From barren patch to Barron's patch

A sunny spot has been turned into a courtyard by Marlene Barron. Climbing plants, including a...
A sunny spot has been turned into a courtyard by Marlene Barron. Climbing plants, including a Dublin Bay rose, disguise the concrete-block wall. Photo by Gillian Vine.

A sunny spot has been turned into a courtyard by Marlene Barron. Climbing plants, including a...
A sunny spot has been turned into a courtyard by Marlene Barron. Climbing plants, including a Dublin Bay rose, disguise the concrete-block wall. Photo by Gillian Vine.
The Outram Flower Show is a popular annual event, with flowers, vegetables, children's artworks and an impressive sales table. Gillian Vine meets one of the workers who help make the show so successful.

After you pay the modest admission fee of $1, one of the first people you are likely to see at the Outram Flower Show is Marlene Barron, selling raffle tickets.

Like all the workers at the annual show - an Outram fixture for decades - Marlene is a volunteer, who happily gives her time to the event.

In the past, she has won awards for her potted plants, but she decided not to enter this year as health issues made it difficult.

Although she claims that when she moved to her Mosgiel home four years ago she reduced the number of pots, Marlene has no lack of container-grown plants, from orchids to geraniums and shrubs.

In just four years, the garden has been transformed from a barren patch to Barron's patch.

"What garden was here had weedmat on it, which I think makes the soil sour, and bark chips," Marlene said.

There were two kowhai trees, a rhododendron and a camellia, all of which were retained, as was an old wisteria.

"The first thing was to bag up all the bark chips and take up the weedmat. I couldn't wait to get rid of it."

Her late husband, Jim, rotary-hoed areas to become garden and widened an existing bed down one side.

Then came planting. Marlene had brought "a few things" from their previous garden, also in Mosgiel, but had to leave behind many roses, including 100 David Austin varieties.

With a smaller section, most of the roses she now grows are climbers, including the popular red Dublin Bay, but she has found space for David Austin's Golden Celebration, Iceberg, Brilliant Pink Iceberg and Burgundy Iceberg, as well Lili Marlene, which she "had to have" for its name.

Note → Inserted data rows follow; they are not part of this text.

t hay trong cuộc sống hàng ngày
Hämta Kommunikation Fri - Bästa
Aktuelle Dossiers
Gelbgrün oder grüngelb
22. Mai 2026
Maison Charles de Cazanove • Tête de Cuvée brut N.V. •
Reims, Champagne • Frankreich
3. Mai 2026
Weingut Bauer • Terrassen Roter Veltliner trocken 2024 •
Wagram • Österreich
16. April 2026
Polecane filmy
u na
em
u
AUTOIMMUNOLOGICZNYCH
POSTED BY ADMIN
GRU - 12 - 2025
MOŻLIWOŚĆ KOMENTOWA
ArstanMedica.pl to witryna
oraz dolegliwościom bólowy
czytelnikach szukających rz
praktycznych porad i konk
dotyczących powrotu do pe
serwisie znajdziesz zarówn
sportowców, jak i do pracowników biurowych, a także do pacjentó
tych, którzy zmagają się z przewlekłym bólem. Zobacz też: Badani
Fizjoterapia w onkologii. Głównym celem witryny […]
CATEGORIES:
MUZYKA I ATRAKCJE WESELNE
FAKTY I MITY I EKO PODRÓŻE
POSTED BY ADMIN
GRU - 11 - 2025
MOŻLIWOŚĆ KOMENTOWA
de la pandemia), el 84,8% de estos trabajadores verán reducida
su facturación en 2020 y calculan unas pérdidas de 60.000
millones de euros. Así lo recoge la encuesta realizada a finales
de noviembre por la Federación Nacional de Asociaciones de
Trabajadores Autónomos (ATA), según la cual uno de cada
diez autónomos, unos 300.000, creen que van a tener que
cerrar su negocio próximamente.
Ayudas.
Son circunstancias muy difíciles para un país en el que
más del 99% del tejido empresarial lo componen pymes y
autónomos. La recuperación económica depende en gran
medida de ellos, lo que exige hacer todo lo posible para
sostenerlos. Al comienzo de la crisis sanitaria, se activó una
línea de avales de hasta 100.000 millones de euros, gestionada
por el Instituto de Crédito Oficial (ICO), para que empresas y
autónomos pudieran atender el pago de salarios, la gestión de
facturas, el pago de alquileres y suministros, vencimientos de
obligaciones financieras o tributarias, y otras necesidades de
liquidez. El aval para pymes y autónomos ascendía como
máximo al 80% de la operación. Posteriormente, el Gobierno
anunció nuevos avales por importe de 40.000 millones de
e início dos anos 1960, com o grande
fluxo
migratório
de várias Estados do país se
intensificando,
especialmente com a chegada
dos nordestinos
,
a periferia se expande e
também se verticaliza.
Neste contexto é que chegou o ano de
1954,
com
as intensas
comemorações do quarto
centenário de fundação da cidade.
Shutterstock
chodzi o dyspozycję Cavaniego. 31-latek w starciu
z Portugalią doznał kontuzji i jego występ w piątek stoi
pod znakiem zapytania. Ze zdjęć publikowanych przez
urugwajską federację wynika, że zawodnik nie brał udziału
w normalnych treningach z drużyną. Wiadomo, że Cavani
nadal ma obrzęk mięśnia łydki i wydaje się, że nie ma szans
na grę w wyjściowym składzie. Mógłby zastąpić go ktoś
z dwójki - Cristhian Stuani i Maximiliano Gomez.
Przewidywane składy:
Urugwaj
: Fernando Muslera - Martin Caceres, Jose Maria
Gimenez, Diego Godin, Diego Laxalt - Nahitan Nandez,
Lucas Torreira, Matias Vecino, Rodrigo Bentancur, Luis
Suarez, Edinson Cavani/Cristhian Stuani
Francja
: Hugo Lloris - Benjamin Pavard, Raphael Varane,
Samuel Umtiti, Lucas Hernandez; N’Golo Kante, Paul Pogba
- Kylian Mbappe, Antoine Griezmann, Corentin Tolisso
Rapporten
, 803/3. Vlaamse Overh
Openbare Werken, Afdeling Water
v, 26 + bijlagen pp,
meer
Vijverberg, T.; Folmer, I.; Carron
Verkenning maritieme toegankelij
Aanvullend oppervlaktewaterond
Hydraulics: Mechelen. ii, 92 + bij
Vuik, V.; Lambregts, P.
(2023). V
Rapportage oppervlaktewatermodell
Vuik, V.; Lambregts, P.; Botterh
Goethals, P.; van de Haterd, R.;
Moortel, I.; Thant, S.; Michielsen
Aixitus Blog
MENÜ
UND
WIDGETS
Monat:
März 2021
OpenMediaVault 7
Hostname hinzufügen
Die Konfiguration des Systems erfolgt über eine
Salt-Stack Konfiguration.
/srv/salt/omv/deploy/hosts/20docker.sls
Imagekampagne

Climbers are useful to screen a block wall and corrugated-iron fences on the boundaries, and one of the most eye-catching is a Chilean coral vine (Berberidopsis corallina), which looks delicate but is actually quite hardy.

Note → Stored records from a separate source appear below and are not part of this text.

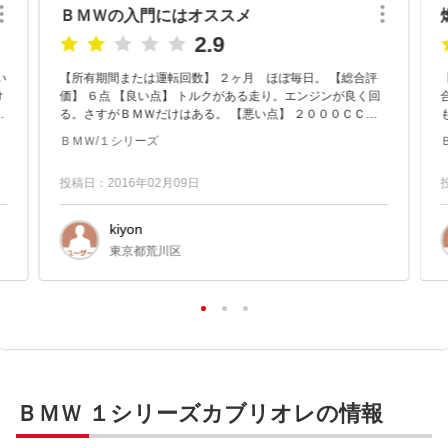
ＢＭＷの入門にはオススメ
2.9
【所有期間または運転回数】 ２ヶ月 ほぼ毎日。 【総合評
け
価】 ６点 【良い点】 トルクがある走り。エンジンが良く回
る。さすがＢＭＷだけはある。 【悪い点】 ２０００ＣＣに
も
しては燃費がわるい。重いハンドル。駐車などが...
ＢＭＷ/１シリーズ
投稿日：2016年02月09日
kiyon
東京都荒川区
ＢＭＷ １シリーズカブリオレの情報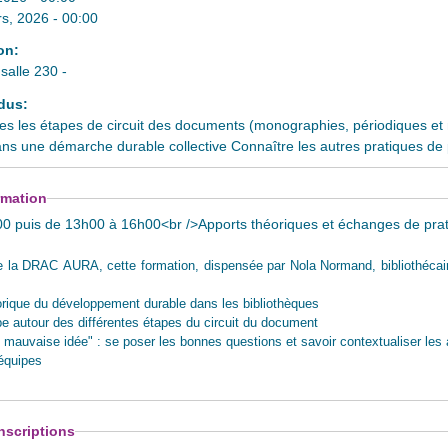
s, 2026 - 00:00
ion:
alle 230 -
ndus:
es les étapes de circuit des documents (monographies, périodiques et mu
ans une démarche durable collective Connaître les autres pratiques de pr
ormation
0 puis de 13h00 à 16h00<br />Apports théoriques et échanges de pra
e la DRAC AURA, cette formation, dispensée par Nola Normand, bibliothécaire
storique du développement durable dans les bibliothèques
e autour des différentes étapes du circuit du document
u mauvaise idée" : se poser les bonnes questions et savoir contextualiser les 
 équipes
nscriptions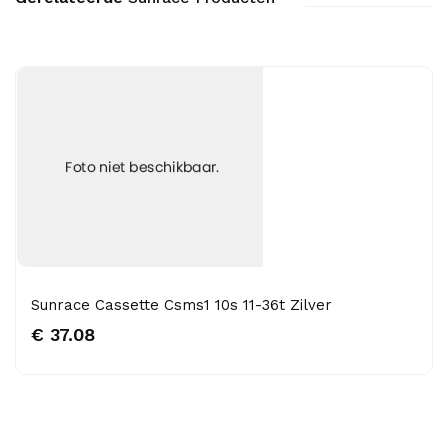
Sunrace Cassette Csms1 10s 11-36t Zilver
€ 37.08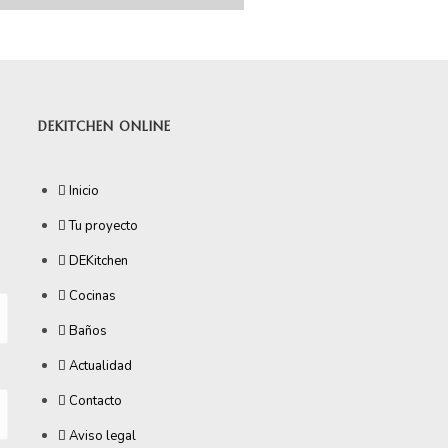
DEKITCHEN ONLINE
Inicio
Tu proyecto
DEKitchen
Cocinas
Baños
Actualidad
Contacto
Aviso legal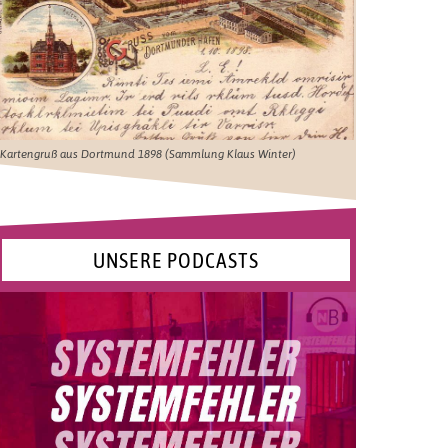
Kartengruß aus Dortmund 1898 (Sammlung Klaus Winter)
UNSERE PODCASTS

Another technique Marlene has used for the block wall is to paint cream the portion facing a deck and use it to display a perennial antirrhinum (Asarina procumbens). With its furry green leaves and lemon-yellow snapdragon flowers, it is one of numerous less-usual plants in Marlene's garden.

Even more exciting, though, "is a pink-flowered one which I rescued".

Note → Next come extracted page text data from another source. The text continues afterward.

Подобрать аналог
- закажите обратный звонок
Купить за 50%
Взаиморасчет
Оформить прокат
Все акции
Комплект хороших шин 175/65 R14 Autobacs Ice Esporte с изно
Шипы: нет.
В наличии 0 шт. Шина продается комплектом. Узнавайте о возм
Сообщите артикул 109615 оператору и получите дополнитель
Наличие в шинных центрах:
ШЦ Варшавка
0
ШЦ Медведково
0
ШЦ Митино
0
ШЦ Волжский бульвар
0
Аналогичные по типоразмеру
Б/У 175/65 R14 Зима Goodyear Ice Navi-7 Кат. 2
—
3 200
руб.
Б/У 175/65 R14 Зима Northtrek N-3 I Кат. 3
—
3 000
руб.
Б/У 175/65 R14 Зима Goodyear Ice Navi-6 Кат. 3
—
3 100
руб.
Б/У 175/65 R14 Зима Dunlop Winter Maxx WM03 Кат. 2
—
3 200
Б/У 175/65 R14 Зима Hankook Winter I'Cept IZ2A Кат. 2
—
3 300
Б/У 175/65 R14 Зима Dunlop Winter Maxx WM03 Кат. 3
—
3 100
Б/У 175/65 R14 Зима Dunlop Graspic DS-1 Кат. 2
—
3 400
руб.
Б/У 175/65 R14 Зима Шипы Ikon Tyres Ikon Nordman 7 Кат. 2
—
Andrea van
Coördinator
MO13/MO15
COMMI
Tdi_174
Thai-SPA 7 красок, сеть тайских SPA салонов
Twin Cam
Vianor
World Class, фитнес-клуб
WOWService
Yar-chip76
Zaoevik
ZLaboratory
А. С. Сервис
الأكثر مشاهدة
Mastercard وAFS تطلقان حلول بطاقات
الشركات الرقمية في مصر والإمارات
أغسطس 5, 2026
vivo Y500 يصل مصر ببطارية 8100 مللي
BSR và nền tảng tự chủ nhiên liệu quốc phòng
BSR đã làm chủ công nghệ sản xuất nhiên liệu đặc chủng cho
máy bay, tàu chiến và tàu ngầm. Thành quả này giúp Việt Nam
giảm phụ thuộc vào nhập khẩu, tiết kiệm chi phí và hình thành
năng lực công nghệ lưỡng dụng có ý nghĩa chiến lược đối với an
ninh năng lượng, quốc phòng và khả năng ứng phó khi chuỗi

"It arrived from our other house in a pot and so did a clematis, which is quite amazing," she said.

Below the climbers, she has planted lower-growing shrubs, including what she calls a pink pansy tree, Cercis chinensis Avondale, or Chinese redbud, which flowers profusely in spring on bare branches.

Edging the back lawn are beds of bulbs and perennials.

There are delphiniums for height, penstemons, gladioli, Salvia patens, alstroemerias and a dozen others.

In one spot, an asparagus plant has appeared, possibly a survivor from years ago when this part of Mosgiel was used for market gardening.

A delightful arrangement of five different areas that makes the most of the section enables Marlene to grow a wide variety of plants.

Many are unobtainable at garden centres and Marlene says she bought some of the most interesting ones at the Outram Flower Show.

It sounds like a good reason to head for the show next Friday.


SHOW TIME

The Outram Flower Show will be held at the Outram Church Hall, Holyhead St, Outram, next Friday, February 18.

The show is open to the public from 2pm until 7pm and admission is $1. Afternoon tea costs $2 and there will be a market table and raffles. Artwork by Outram School pupils will be on display.

Anyone can enter the show. Simply take along flowers and/or vegetables on Thursday, February 17, between 7pm and 9pm, or on Friday, February 18, between 8am and 10am. Entry is $1 per exhibitor, regardless of how many classes are entered.

Schedules are available from Mitchell's Family Food Centre, in Outram, but if you do not have a schedule, show officials will tell you which classes to enter.